Data Extraction¶
KARLI-hosted data-extraction models turn uploaded files into structured text that downstream components can consume. They are selected from the Read File component when its Extraction Backend is set to karli.
KARLI is currently the only provider offering this category of model.
Available Models¶
| Model | Accepts | Notes |
|---|---|---|
karli/default-data-extraction |
Any | KARLI-managed default; routes the file to a sensible extractor. |
karli/data-extraction-moe-latest |
Any | Mixture-of-Experts router — picks the optimal extractor per file type (and per page for PDFs).
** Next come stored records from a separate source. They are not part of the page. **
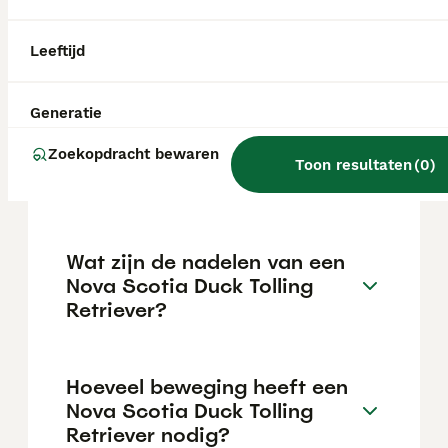
uitstekende gezinshonden, met name voor
actieve gezinnen die veel buiten zijn. Zodra
aan hun fysieke en mentale behoeften is
Leeftijd
voldaan, zijn ze lief voor kinderen.
Generatie
Hoeveel kost een Nova
Zoekopdracht bewaren
Scotia Duck Tolling
Toon resultaten
(
0
)
Retriever?
Wat zijn de nadelen van een
Nova Scotia Duck Tolling
Retriever?
Hoeveel beweging heeft een
Nova Scotia Duck Tolling
Retriever nodig?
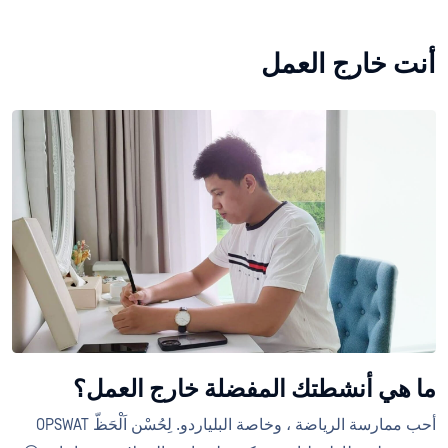
أنت خارج العمل
ما هي أنشطتك المفضلة خارج العمل؟
أحب ممارسة الرياضة ، وخاصة البلياردو. لِحُسْن اَلْحَظّ OPSWAT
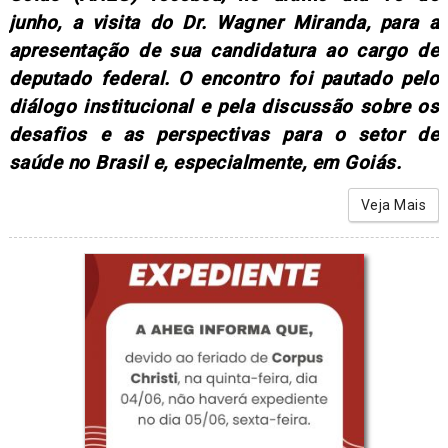
junho, a visita do Dr. Wagner Miranda, para a
apresentação de sua candidatura ao cargo de
deputado federal. O encontro foi pautado pelo
diálogo institucional e pela discussão sobre os
desafios e as perspectivas para o setor de
saúde no Brasil e, especialmente, em Goiás.
Veja Mais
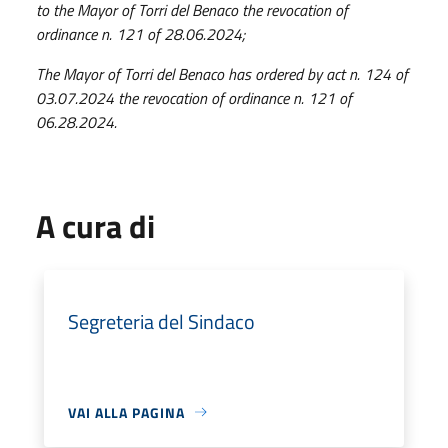
to the Mayor of Torri del Benaco the revocation of
ordinance n. 121 of 28.06.2024;
The Mayor of Torri del Benaco has ordered by act n. 124 of
03.07.2024 the revocation of ordinance n. 121 of
06.28.2024.
A cura di
Segreteria del Sindaco
VAI ALLA PAGINA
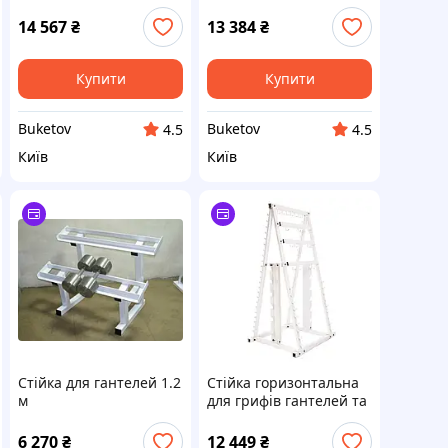
2654
бодібарів Zelart
RK5401C
14 567
₴
13 384
₴
Купити
Купити
Buketov
Buketov
4.5
4.5
Київ
Київ
Стійка для гантелей 1.2
Стійка горизонтальна
м
для грифів гантелей та
штанг Zelart SC-8042A
6 270
₴
12 449
₴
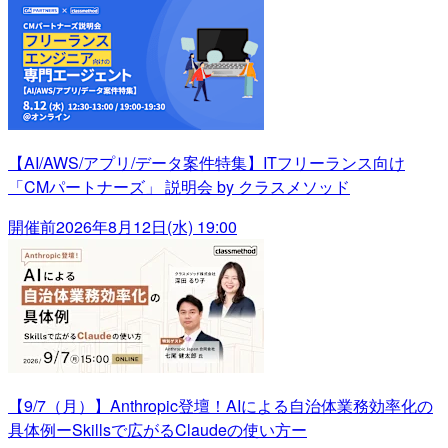
【AI/AWS/アプリ/データ案件特集】ITフリーランス向け
「CMパートナーズ」 説明会 by クラスメソッド
開催前
2026年8月12日(水) 19:00
【9/7（月）】Anthropic登壇！AIによる自治体業務効率化の
具体例ーSkillsで広がるClaudeの使い方ー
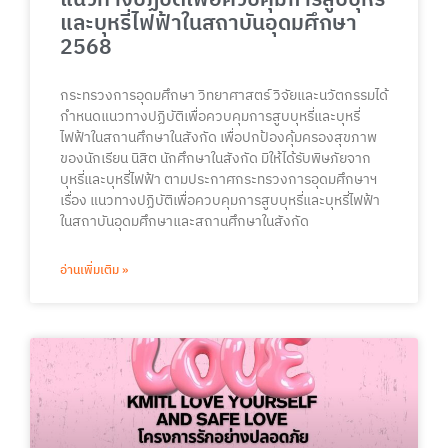
แนวทางปฏิบัติเพื่อควบคุมการสูบบุหรี่
และบุหรี่ไฟฟ้าในสถาบันอุดมศึกษา
2568
กระทรวงการอุดมศึกษา วิทยาศาสตร์ วิจัยและนวัตกรรมได้
กำหนดแนวทางปฏิบัติเพื่อควบคุมการสูบบุหรี่และบุหรี่
ไฟฟ้าในสถานศึกษาในสังกัด เพื่อปกป้องคุ้มครองสุขภาพ
ของนักเรียน นิสิต นักศึกษาในสังกัด มิให้ได้รับพิษภัยจาก
บุหรี่และบุหรี่ไฟฟ้า ตามประกาศกระทรวงการอุดมศึกษาฯ
เรื่อง แนวทางปฏิบัติเพื่อควบคุมการสูบบุหรี่และบุหรี่ไฟฟ้า
ในสถาบันอุดมศึกษาและสถานศึกษาในสังกัด
อ่านเพิ่มเติม »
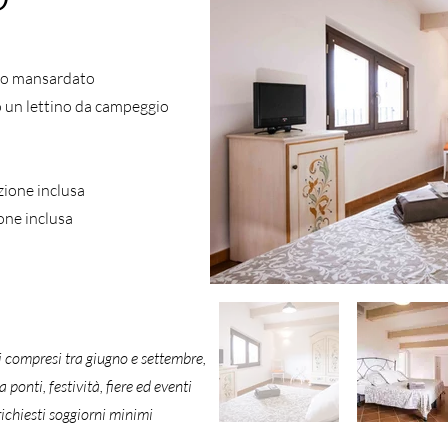
do mansardato
/o un lettino da campeggio
zione inclusa
one inclusa
di compresi tra giugno e settembre,
ponti, festività, fiere ed eventi
richiesti soggiorni minimi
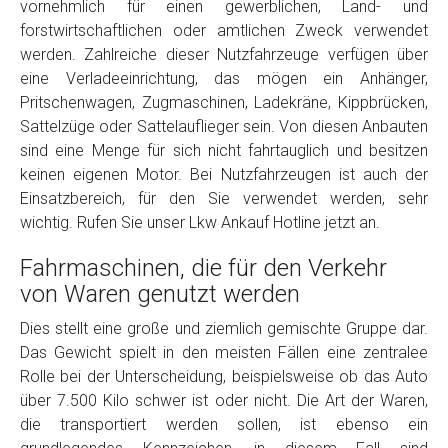
vornehmlich für einen gewerblichen, Land- und
Model
*
forstwirtschaftlichen oder amtlichen Zweck verwendet
werden. Zahlreiche dieser Nutzfahrzeuge verfügen über
eine Verladeeinrichtung, das mögen ein Anhänger,
Baujahr
Pritschenwagen, Zugmaschinen, Ladekräne, Kippbrücken,
Sattelzüge oder Sattelauflieger sein. Von diesen Anbauten
Getriebe
sind eine Menge für sich nicht fahrtauglich und besitzen
keinen eigenen Motor. Bei Nutzfahrzeugen ist auch der
Einsatzbereich, für den Sie verwendet werden, sehr
Bekannte Schäden
wichtig. Rufen Sie unser Lkw Ankauf Hotline jetzt an.
Fahrmaschinen, die für den Verkehr
Kilometerstand
von Waren genutzt werden
Dies stellt eine große und ziemlich gemischte Gruppe dar.
Preisvorstellung
Das Gewicht spielt in den meisten Fällen eine zentralee
Rolle bei der Unterscheidung, beispielsweise ob das Auto
Name
*
über 7.500 Kilo schwer ist oder nicht. Die Art der Waren,
die transportiert werden sollen, ist ebenso ein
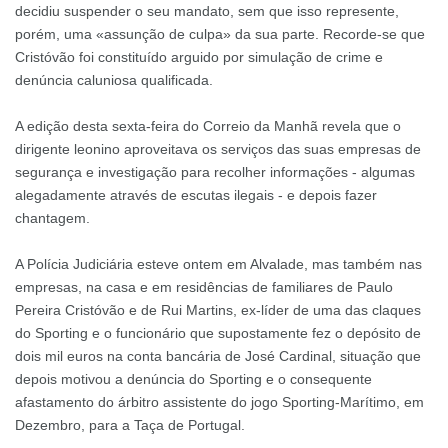
decidiu suspender o seu mandato, sem que isso represente,
porém, uma «assunção de culpa» da sua parte. Recorde-se que
Cristóvão foi constituído arguido por simulação de crime e
denúncia caluniosa qualificada.
A edição desta sexta-feira do Correio da Manhã revela que o
dirigente leonino aproveitava os serviços das suas empresas de
segurança e investigação para recolher informações - algumas
alegadamente através de escutas ilegais - e depois fazer
chantagem.
A Polícia Judiciária esteve ontem em Alvalade, mas também nas
empresas, na casa e em residências de familiares de Paulo
Pereira Cristóvão e de Rui Martins, ex-líder de uma das claques
do Sporting e o funcionário que supostamente fez o depósito de
dois mil euros na conta bancária de José Cardinal, situação que
depois motivou a denúncia do Sporting e o consequente
afastamento do árbitro assistente do jogo Sporting-Marítimo, em
Dezembro, para a Taça de Portugal.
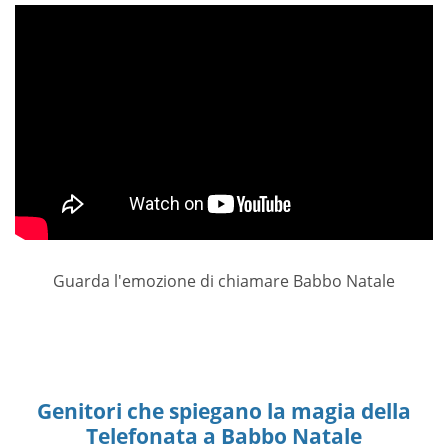
Guarda l'emozione di chiamare Babbo Natale
Genitori che spiegano la magia della
Telefonata a Babbo Natale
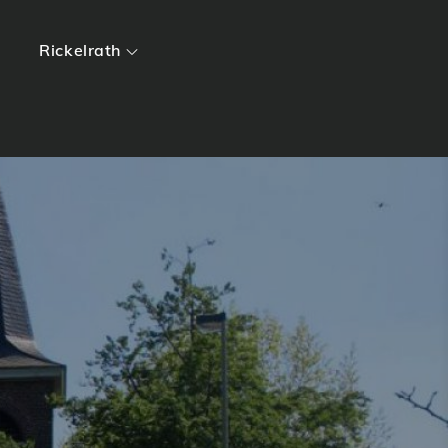
Rickelrath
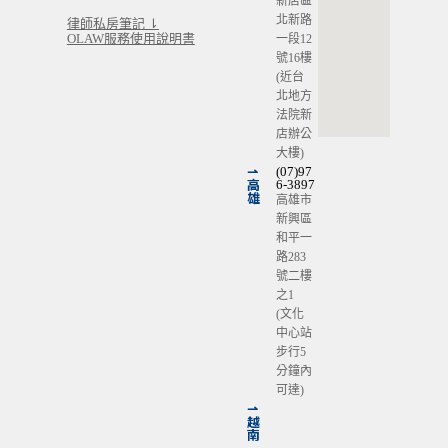
新店區
北新路
律師私房筆記 ⇂
OLAW服務使用說明書
一段12
號16樓
(近台
北地方
法院新
店辦公
大樓)
⇀
(07)97
高
6-3897
雄
高雄市
新興區
和平一
路283
號二樓
之1
(文化
中心站
步行5
分鐘內
可達)
⇀
越
南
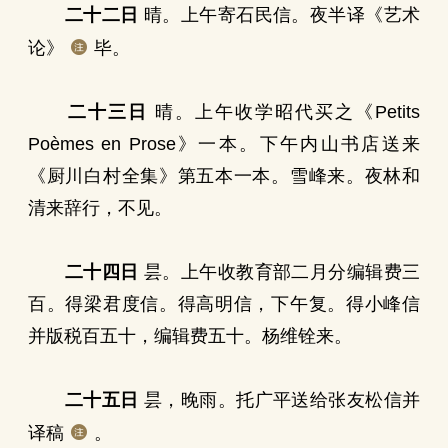
二十二日
晴。上午寄石民信。夜半译《艺术
论》
毕。
二十三日
晴。上午收学昭代买之《Petits
Poèmes en Prose》一本。下午内山书店送来
《厨川白村全集》第五本一本。雪峰来。夜林和
清来辞行，不见。
二十四日
昙。上午收教育部二月分编辑费三
百。得梁君度信。得高明信，下午复。得小峰信
并版税百五十，编辑费五十。杨维铨来。
二十五日
昙，晚雨。托广平送给张友松信并
译稿
。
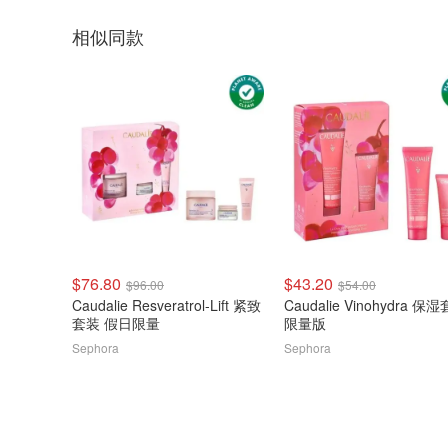
相似同款
$76.80
$43.20
$96.00
$54.00
Caudalie Resveratrol-Lift 紧致
Caudalie Vinohydra 保
套装 假日限量
限量版
Sephora
Sephora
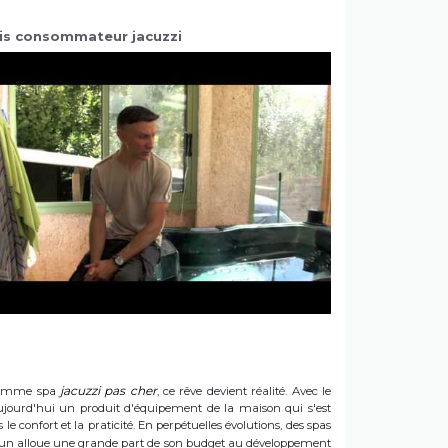
is consommateur jacuzzi
jacuzzi pas cher
e gamme spa
, ce rêve devient réalité. Avec le
t aujourd'hui un produit d'équipement de la maison qui s'est
e confort et la praticité. En perpétuelles évolutions, des spas
 Sun alloue une grande part de son budget au développement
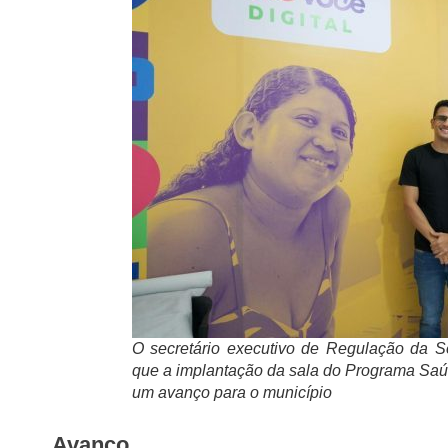
O secretário executivo de Regulação da Ses
que a implantação da sala do Programa Saú
um avanço para o município
Avanço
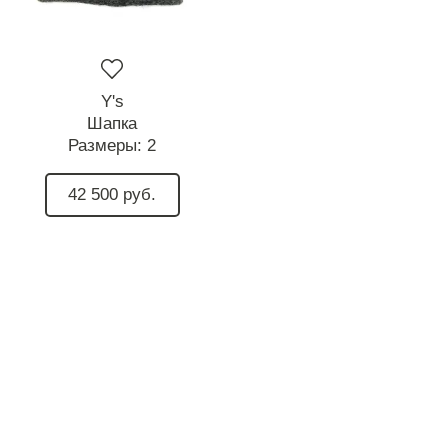
Y's
Шапка
Размеры:
2
42 500 руб.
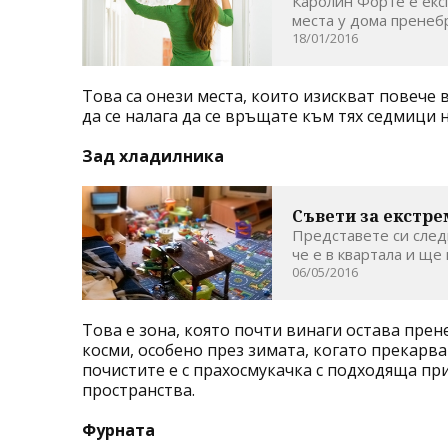
Каролин Форте е експ
места у дома пренебр
18/01/2016
Това са онези места, които изискват повече 
да се налага да се връщате към тях седмици 
Зад хладилника
Съвети за екстре
Представете си следн
че е в квартала и ще 
06/05/2016
Това е зона, която почти винаги остава прен
косми, особено през зимата, когато прекарва
почистите е с прахосмукачка с подходяща при
пространства.
Фурната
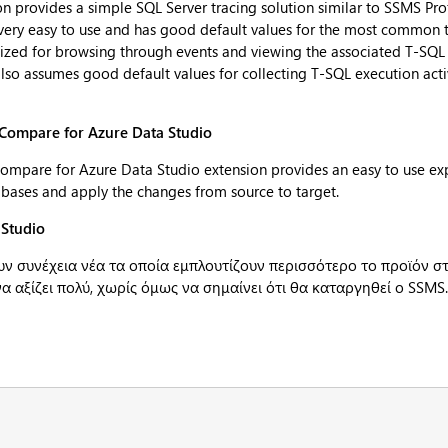
on provides a simple SQL Server tracing solution similar to SSMS Prof
s very easy to use and has good default values for the most common 
mized for browsing through events and viewing the associated T-SQL 
also assumes good default values for collecting T-SQL execution acti
Compare for Azure Data Studio
ompare for Azure Data Studio extension provides an easy to use ex
bases and apply the changes from source to target.
 Studio
υν συνέχεια νέα τα οποία εμπλουτίζουν περισσότερο το προϊόν σ
 να αξίζει πολύ, χωρίς όμως να σημαίνει ότι θα καταργηθεί ο SSMS.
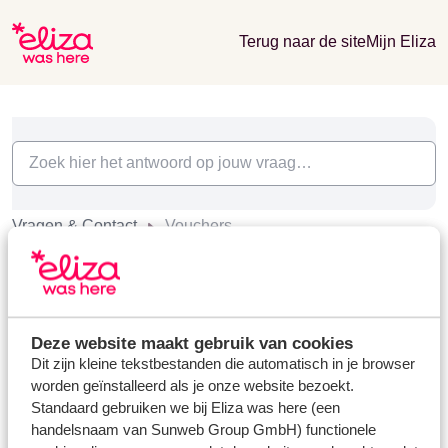
Terug naar de site
Mijn Eliza
Vragen & Contact
Vouchers
Vouchers (1)
Hoe moeten de namen op de tickets staan?
Modified on Fri, 2 Feb, 2024 at 8:35 AM
Deze website maakt gebruik van cookies
Dit zijn kleine tekstbestanden die automatisch in je browser
worden geïnstalleerd als je onze website bezoekt.
Standaard gebruiken we bij Eliza was here (een
handelsnaam van Sunweb Group GmbH) functionele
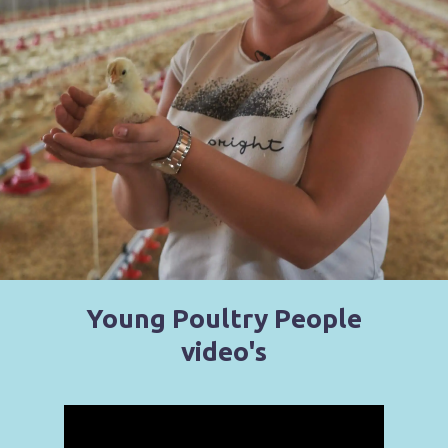
Young Poultry People
video's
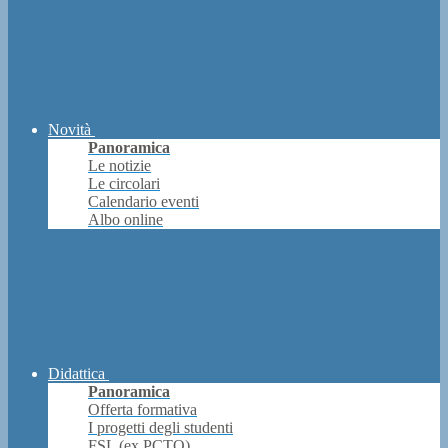
Novità
Panoramica
Le notizie
Le circolari
Calendario eventi
Albo online
Didattica
Panoramica
Offerta formativa
I progetti degli studenti
FSL (ex PCTO)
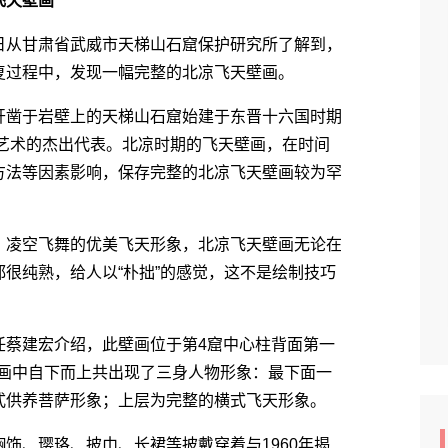
飞天壁画
5日从甘肃省武威市天梯山石窟保护研究所了解到，
复过程中，发现一幅完整的北凉飞天壁画。
凿于岩壁上的天梯山石窟始建于东晋十六国时期
窟艺术的杰出代表。北凉时期的飞天壁画，在时间
方法等因素影响，保存完整的北凉飞天壁画较为罕
凌空飞舞的优美飞天形象，北凉飞天壁画无论在
很纯熟，给人以“朴拙”的感觉，这不是绘制技巧
蔡建宏介绍，此壁画位于第4窟中心柱背面第一
壁画中自下而上共出现了三身人物形象：最下面一
式供养菩萨形象；上层为完整的横式飞天形象。
、璎珞、披巾、长裙等披戴穿着与1960年揭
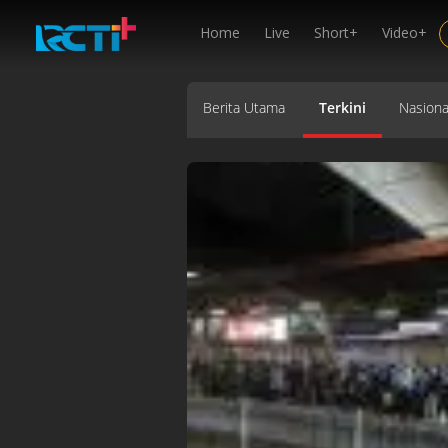
Home
Live
Short+
Video+
Berita Utama
Terkini
Nasiona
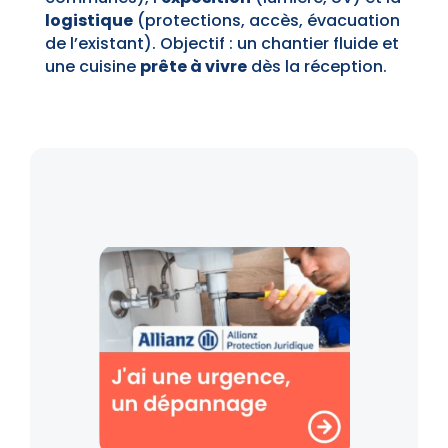
logistique
(protections, accès, évacuation
de l’existant). Objectif : un chantier fluide et
une cuisine
prête à vivre
dès la réception.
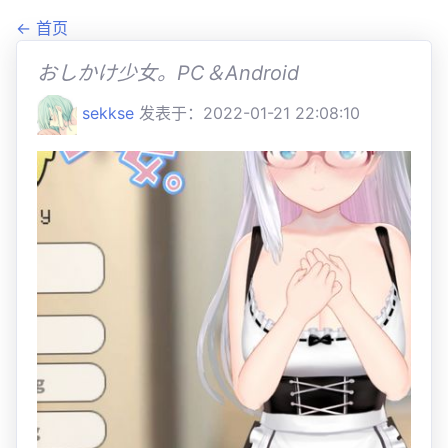
← 首页
おしかけ少女。PC＆Android
sekkse
发表于：2022-01-21 22:08:10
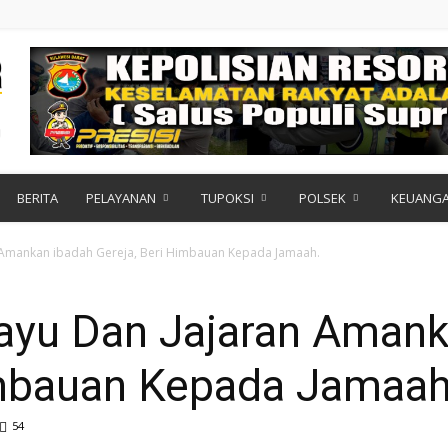
BERITA
PELAYANAN
TUPOKSI
POLSEK
KEUANG
 Amankan ibadah Gereja, Beri Himbauan Kepada Jamaah.
ayu Dan Jajaran Amank
imbauan Kepada Jamaah
54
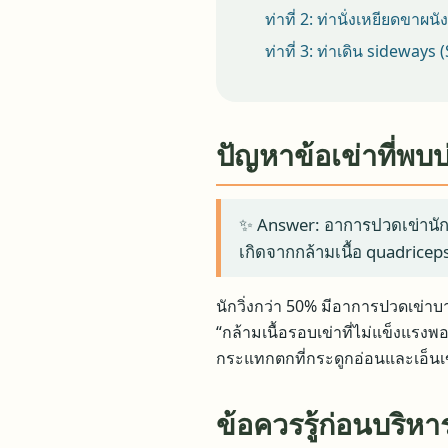
ท่าที่ 2: ท่านั่งเหยียดขาผนัง
ท่าที่ 3: ท่าเดิน sideways 
ปัญหาข้อเข่าที่พบบ
✨ Answer: อาการปวดเข่านักวิ
เกิดจากกล้ามเนื้อ quadrice
นักวิ่งกว่า 50% มีอาการปวดเข่าบา
“กล้ามเนื้อรอบเข่าที่ไม่แข็งแรง
กระแทกตกที่กระดูกอ่อนและเอ็นเข่
ข้อควรรู้ก่อนบริหาร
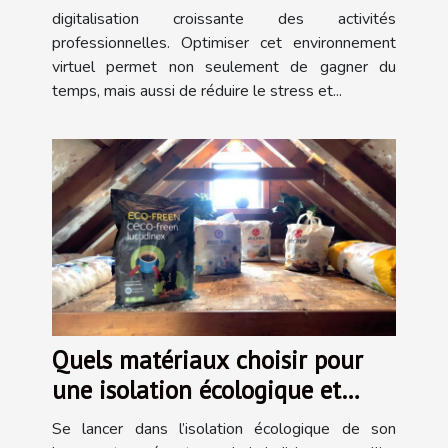
digitalisation croissante des activités
professionnelles. Optimiser cet environnement
virtuel permet non seulement de gagner du
temps, mais aussi de réduire le stress et...
Quels matériaux choisir pour
une isolation écologique et
efficace ?
Se lancer dans l’isolation écologique de son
See details below. |
docling-project/docling |
Documents | Docling, run server-side by KARLI. |
datalab-to/marker |
Documents | Marker. |
opendatalab/MinerU |
Documents | MinerU. |
karli/multimodal-data-extraction |
Documents | Multimodal hybrid pipeline. |
openai/whisper-large-v3 |
Audio | Audio transcription via Whisper. |
The Read File component validates the uploaded file against the chosen model's accepted type before uploading — submitting, for example, a PDF to the Whisper model produces an error rather than an upload.
Mixture-of-Experts Routing¶
The karli/data-extraction-moe-latest model automatically selects the best extractor for each file type:
| File Category | Extensions | Extractor |
|---|---|---|
| Per-page router (see below) | ||
| Word documents | doc, docx | Docling |
| Presentations | ppt, pptx | Docling |
| Spreadsheets / tables | xls, xlsx, csv | Default |
| HTML | htm, html, xhtml | MarkItDown |
| Images | png, jpg, jpeg, gif, bmp, tiff, tif, webp | Vision |
| Audio | aac, mpeg, wav, webm, mp3, mp4 | Audio (Whisper) |
| eml, msg, pst | Default | |
| Plain text | txt | Default |
Per-page PDF routing¶
For PDFs the MoE model inspects each page individually, classifies its complexity, and dispatches it to the most suitable extractor:
| Page Category | Extractor | Needs Vision |
|---|---|---|
| Scanned page | Marker | Yes |
| Handwriting | Marker | Yes |
| Image-dominant | Marker | Yes |
| Complex layout | Marker | No |
| Plain text | MinerU | No |
| Mixed content | Marker | No |
This means a single PDF can be processed by multiple extractors — for example, a text-heavy page goes through MinerU while a scanned page is routed to Marker with vision support.
Request Shape¶
When a file is sent for extraction, the component issues a POST to {KARLI_BASE_URL}/data-extraction/extract as a multipart upload:
- Form field
extractorModelcarries the selected model (mapped to its KARLI identifier). - The file part carries the document or audio file.
- Authentication follows the priority described below.
The response is a JSON object whose segments are concatenated into a single text payload; segments with a title are emitted as ## <title> Markdown headers.
Authentication¶
Extraction requests authenticate using the following priority:
- JWT (if a Karli Studio session is active) — sent as
Authorization: Bearer <token>. KARLI_API_KEY(from the component attribute, provider variables, or theKARLI_API_KEYenvironment variable) — sent asX-API-Key: <key>.- Error — if neither is available, a
ValueErroris raised instructing the user to configureKARLI_API_KEYor access via Karli Studio.
External API users
If you call the Agentlab API directly and your flows include a FileComponent with document extraction, you must configure the KARLI_API_KEY provider variable or set the KARLI_API_KEY environment variable on the server. See the Model Providers overview for details.
See Document Extraction for how the Read File component uses these models in practice, including the downstream Data shape.